I’m having lots of fun playing around with Rancher so first of all thanks for building such an amazing product. I’ve been thoroughly impressed with the system and everything that supports it.
Following an old Rancher blog post I’m running an OpenVPN server (rancher-vpn-server) in my environment. I am then able to successfully VPN right in to the Rancher network and access containers by their IP address.
However, I’m struggling to understand or find the documentation related to the internal DNS system and I’ve not been able to access containers by a hostname or DNS entry.
How does this aspect work and how might I configure it so that I can VPN in and access a container by a DNS name such as redis.my.rancher.com (or even redis.rancher.internal which I can’t get working either)?
Have you read about the container hostname override? Currently, we use a identifier as the hostname, but it can be overridden in the container with the container_name.
I have upgraded to 0.46 and tried using the label you suggest to no avail.
If I used the label on a service I can execute shell on a container within that service and successfully curl to that hostname. For example: curl http://sonarqube_sonarqube_1:9000
However if I execute shell into any other container I get could not resolve host
And of course if I VPN into the rancher network I cannot access the container by this hostname.
The io.rancher.container.hostname_override: container_name setting gives the container a hostname I can work with but I am still unable to resolve this name from any other container. What am I missing? I thought from the 0.46 release notes that all names would be resolvable from all containers even if there were no explicit links.
What should resolv.conf look like on any given container? I’m convinced there is something wrong because I cannot get name resolution working no matter what I try. Are there some diagnostics I can perform from one of the network agents to try and isolate the issue?

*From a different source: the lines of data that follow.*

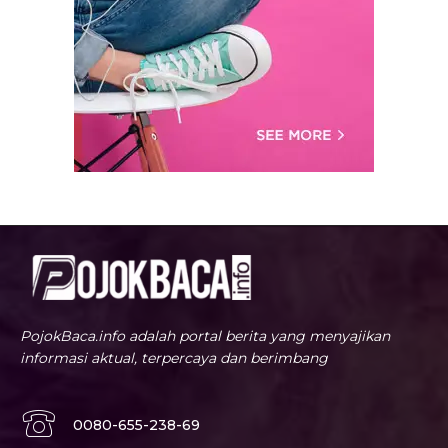
PojokBaca.info adalah portal berita yang menyajikan
informasi aktual, terpercaya dan berimbang
0080-655-238-69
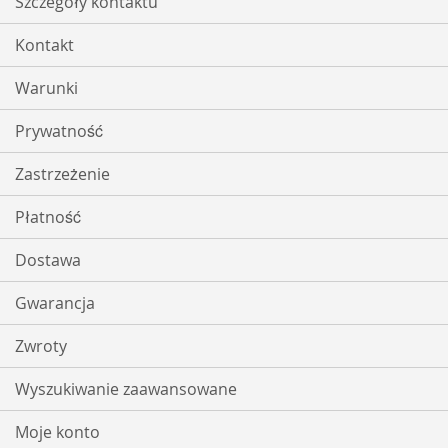
Szczegóły kontaktu
Kontakt
Warunki
Prywatność
Zastrzeżenie
Płatność
Dostawa
Gwarancja
Zwroty
Wyszukiwanie zaawansowane
Moje konto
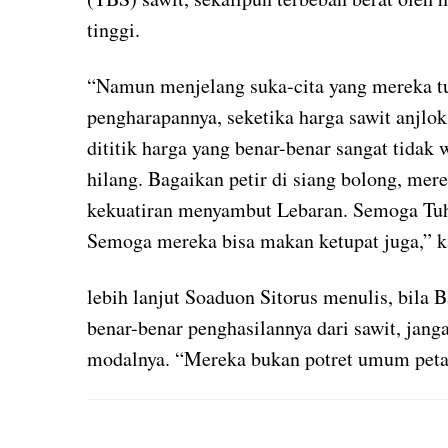
tinggi.
“Namun menjelang suka-cita yang mereka tu
pengharapannya, seketika harga sawit anjlo
dititik harga yang benar-benar sangat tidak
hilang. Bagaikan petir di siang bolong, me
kekuatiran menyambut Lebaran. Semoga Tuh
Semoga mereka bisa makan ketupat juga,” k
lebih lanjut Soaduon Sitorus menulis, bila 
benar-benar penghasilannya dari sawit, jang
modalnya. “Mereka bukan potret umum petani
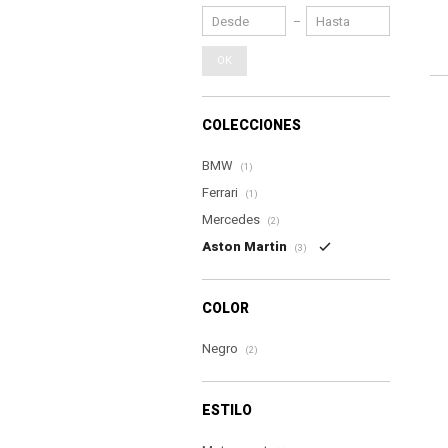
OK
COLECCIONES
BMW
(1)
Ferrari
(1)
Mercedes
(2)
Aston Martin
(3)
COLOR
Negro
(2)
ESTILO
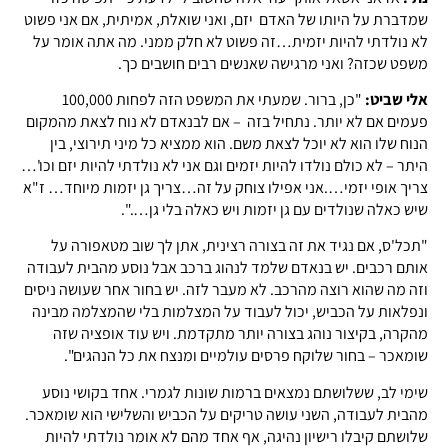
שמדברת על היותו של האדם יזם, ואני שואלת, אמיתית, אם אני פשוט
לא נולדתי להיות יזמית…זה פשוט לא חלק ממני. מה אתה אומר על
משפט שכזה? ואני מרגישה שאנשים רבים חושבים כך.
אלי שביט:
"כן, ברור. שמעתי את המשפט הזה לפחות 100,000
פעמים אם לא יותר. נתחיל בזה – אם לבנאדם לא נוח לצאת מהמקום
הנוח שלו הוא לא יוכל לצאת משם. הוא ממציא כל מיני תירוצי, בין
היתר – לא כולם נולדו להיות יזמים וגם אני לא נולדתי להיות יזם וכו'…
צריך אופי יזמי….אני אפילו צוחק על זה…צריך גן יזמות מיוחד… ז"א
שיש כאלה שנולדים עם גן יזמות ויש כאלה בלי גן….".
"תכל'ס, אם נגיד את זה בצורה רצינית, אתן לך שוב מטאפורה על
אותם רכבים. יש בנאדם שלמד לנהוג ברכב אבל נוסע מהבית לעבודה
וזה מה שהוא רוצה מהרכב. לא מעבר לזה. יש בחור אחר שעושה ניסים
ונפלאות על הכביש, יכול לעבוד על המצלמות בלי שהמצלמה מבינה
מהקרה, בקיצור נוהג בצורה יותר מתקדמת. ויש עוד אופציה שזה
שומאכר – בחור שלוקח פרסים עולמיים ומנצח את כל הנהגים".
שימי לב, ששלושתם נמצאים ברמות שונות לגמרי. אחד בקושי נוסע
מהבית לעבודה, השני עושה טריקים על הכביש והשלישי הוא שומאכר.
שלושתם קיבלו רישיון נהיגה, אף אחד מהם לא אומר נולדתי להיות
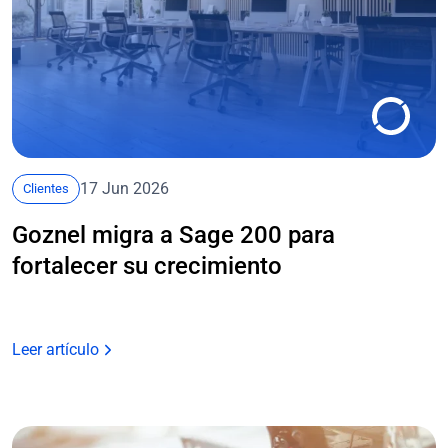
17 Jun 2026
Clientes
Goznel migra a Sage 200 para
fortalecer su crecimiento
Leer artículo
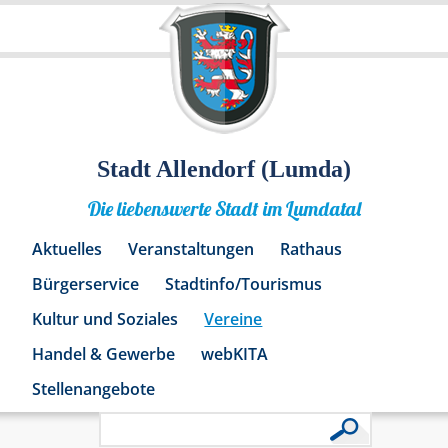
Stadt Allendorf (Lumda)
Die liebenswerte Stadt im Lumdatal
Aktuelles
Veranstaltungen
Rathaus
Bürgerservice
Stadtinfo/Tourismus
Kultur und Soziales
Vereine
Handel & Gewerbe
webKITA
Stellenangebote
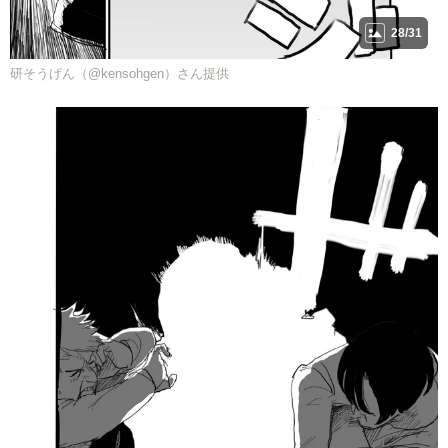
28/31
研そうげん（@kensohgen）さん提供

I can work with but I am still unable to resolve this name from any other container
If that other container belongs to the same stack that the container you are trying to resolve belongs to? Containers are resolvable to other containers only within the same stack
What should resolv.conf look like on any given container
where name server ip is a link local ip address of network agent
Are there some diagnostics I can perform from one of the network agents to try and isolate the issue
Given the use case where you try to resolve container C2 from container C1, you can check the contents of /var/lib/cattle/etc/cattle/dns/answers.json from the network agent running on container’s C1 host. Look up the section starting with the ip address of your container C1 - it would have all the record that are resolvable to C1. Check if you see C2 there. Example:
If that other container belongs to the same stack that the container you are trying to resolve belongs to? Containers are resolvable to other containers only within the same stack
I see. I can confirm this part works. curling any container from another container within the stack by container name does work as expected.
I think I may have misunderstood the changes brought in by 0.46 to mean that all containers would be discoverable with all other containers.
Is there to specify that a container is resolvable from anywhere else within the managed network?
Thanks for providing the further insights into resolv.conf and answers.json. Is the Rancher DNS server always at 169.254.169.250?
Is the Rancher DNS server always at 169.254.169.250
yes
Is there to specify that a container is resolvable from anywhere else within the managed network?
I think I may have misunderstood the changes brought in by 0.46 to mean that all containers would be discoverable with all other containers.
In the near future, we are planning to make event services cross stacks to be discoverable to each other (by serviceName.stackName). Today to make container resolvable cross stacks, you have to create link between services of different stacks.